Sounds like a sneeze, doesn't it?

It's Sanskrit (I believe).

In any event, it means "do no harm" and it's the guiding principle of yoga.

Sounds simple, but you can really build a pretty good life around trying to live it.

You can spend all day, every day doing it.

And you'll always have to realize that all you can do is strive for it, but never totally attain it.

And that's okay. 'Cause life is messy.  And life is a process - there's no place to get to, only a path.

I started studying yoga last year. I'm not talking about doing yoga, you know, the yoga everyone thinks of when they think of yoga (the poses). I'm talking about yoga philosopy. Which is way cool.

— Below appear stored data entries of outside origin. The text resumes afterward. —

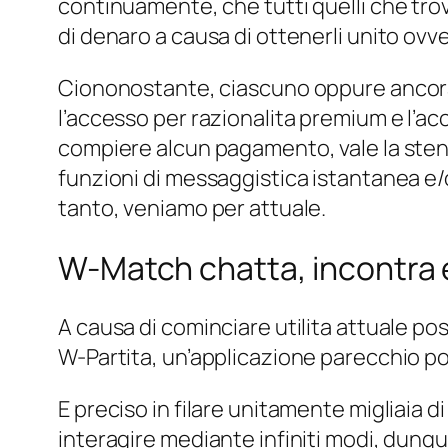
continuamente, che tutti quelli che tro
di denaro a causa di ottenerli unito ovve
Ciononostante, ciascuno oppure ancor
l’accesso per razionalita premium e l’acc
compiere alcun pagamento, vale la stent
funzioni di messaggistica istantanea e/o
tanto, veniamo per attuale.
W-Match chatta, incontra e 
A causa di cominciare utilita attuale pos
W-Partita, un’applicazione parecchio pop
E preciso in filare unitamente migliaia d
interagire mediante infiniti modi, dunq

So, Leonard, my teacher right off suggests we practice ahimsa, it not being a sneeze, but like I said, yoga's guiding principle (kind of like the one commandment). This was in the spring and I was all fired up to build a wonderful, lush, colorful flower garden (how do I know that spring is the season of hope? Because for each of the eighteen springs I've lived in this house I've been fired up to build a wonderful, lush, colorful flower garden and each year my garden is.....a dud). So, gardening seems like a good way to practice "do no harm". Because growing things, nurturing life is the opposite of harm, right? However, I start coming out in the morning to watch my fledgling plants grow and instead of thin, bright green shoots and tiny buds, I'm finding big, fat, juicy slugs, lots and lots of big, fat, juicy slugs all over the place. On the grass, on the walkway, on the driveway, in the flower beds! AARRGGHH!!!!!  And if it isn't enough that they're eating my garden before it even has a chance to grow, they're leaving trails of slime all over in their wake!

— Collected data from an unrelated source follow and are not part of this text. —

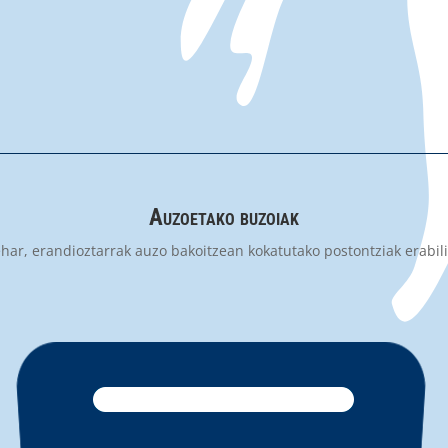
Auzoetako buzoiak
ar, erandioztarrak auzo bakoitzean kokatutako postontziak erabili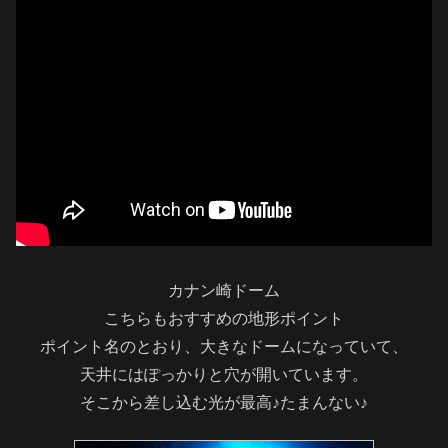
カナン崎ドーム
こちらもおすすめの地形ポイント
ポイント名のとおり、大きなドームになっていて、
天井にはぽっかりと穴が開いています。
そこから差し込む光が最高♪たまんない♪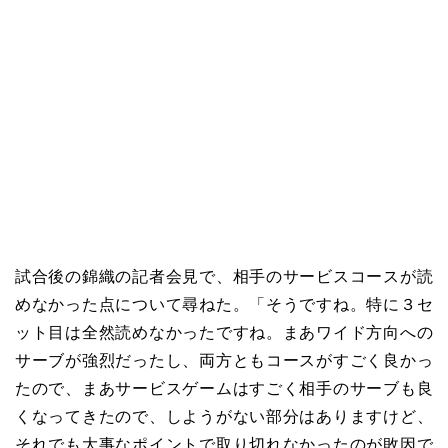
試合後の錦織の記者会見で、相手のサービスコースが読
めなかった点について尋ねた。「そうですね。特に３セ
ット目は全然読めなかったですね。まあワイド方向への
サーブが強烈だったし、両方ともコースがすごく良かっ
たので、まあサービスゲームはすごく相手のサーブも良
くなってきたので、しようがない部分はありますけど、
それでも大事なポイントで取り切れなかったのが敗因で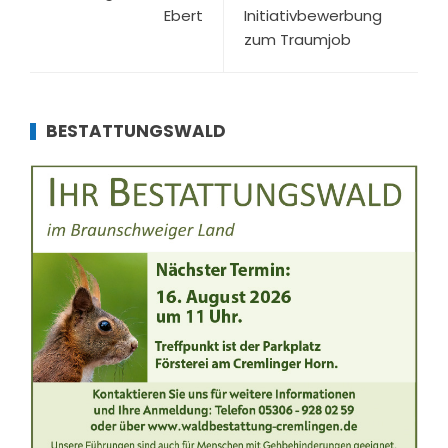
Ebert
Initiativbewerbung
zum Traumjob
BESTATTUNGSWALD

In my pre-yoga days, I'd put out small plastic containers filled with beer, the slugs would crawl into them and drink themselves to death - or drown, I never knew for sure. I used to tell Kit that the slugs just liked to drink the beer and went to sleep from it, because she was a baby yogi and always hated the idea of any creature, no matter how grotesque, being killed. I felt fairly much the same - except for slugs, which I figured didn't count because of their really gross slime, ugly otherworldliness, and that they ate what little bit of garden I managed to coax out of my Rensselaer county clay.  But, now...hmm, killing slugs....do no harm....what would the slugs have to say about that? Clearly that I was harming them.

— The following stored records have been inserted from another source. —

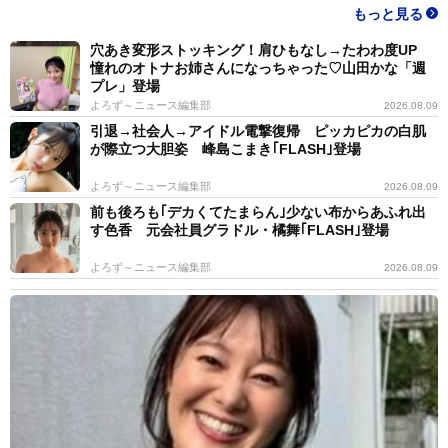
もっと見る
穴あき変形ストッキング！肩ひもなし→たわわ度UP
憧れのオトナお姉さんになっちゃった♡山田かな「週
プレ」登場
よろず～ニュース編集部
2026.08.09
引退→社会人→アイドル電撃復帰 ピッカピカの白肌
が際立つ大胆姿 峰島こまき｢FLASH｣登場
よろず～ニュース編集部
2026.08.09
前も後ろも｢デカくてたまらん｣少ない布からあふれ出
す色香 元会社員グラドル・橘舞｢FLASH｣登場
よろず～ニュース編集部
2026.08.09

So, I grabbed a shovel, each and every morning, I picked up dozens of slugs, carried them into the woods and knew the next morning that I was carrying the same ones back to the woods again. And their skinny, slimy babies. And that if slugs could, in between bites of tender leaves, they were laughing at me.

So, the next week, I went back to Leonard's for another lesson, very bummed and confused and asked how was I supposed to proceed, after all, the slugs were harming the garden. So, who's rights should prevail here. And Leonard said, as any great teacher would, you figure it out.

Which brings me, finally to my point, when figuring out how to "do no harm" we each have to figure it out for ourselves each and every day, each and every moment. And the same goes for the rest of life: we each have to figure it out for ourselves. The only expert for your life is you. The only expert for my life is me.

After a while, I stopped trying to move all the slugs - I just moved a token few each morning. Then, I stopped bothering with even those few. Sometime later, I realized the slugs had moved on, or passed on or whatever. They weren't in my garden anymore. They came back later in the summer and I realized that I wasn't bothered by them anymore. Now, I wasn't going to pick one up and kiss it on its gooshy lips or anything, but I did realize they're a part of the world, a part of my garden and I no longer felt they stood between me and my potentially beautiful flowers, nor did I feel like serving them any free beer.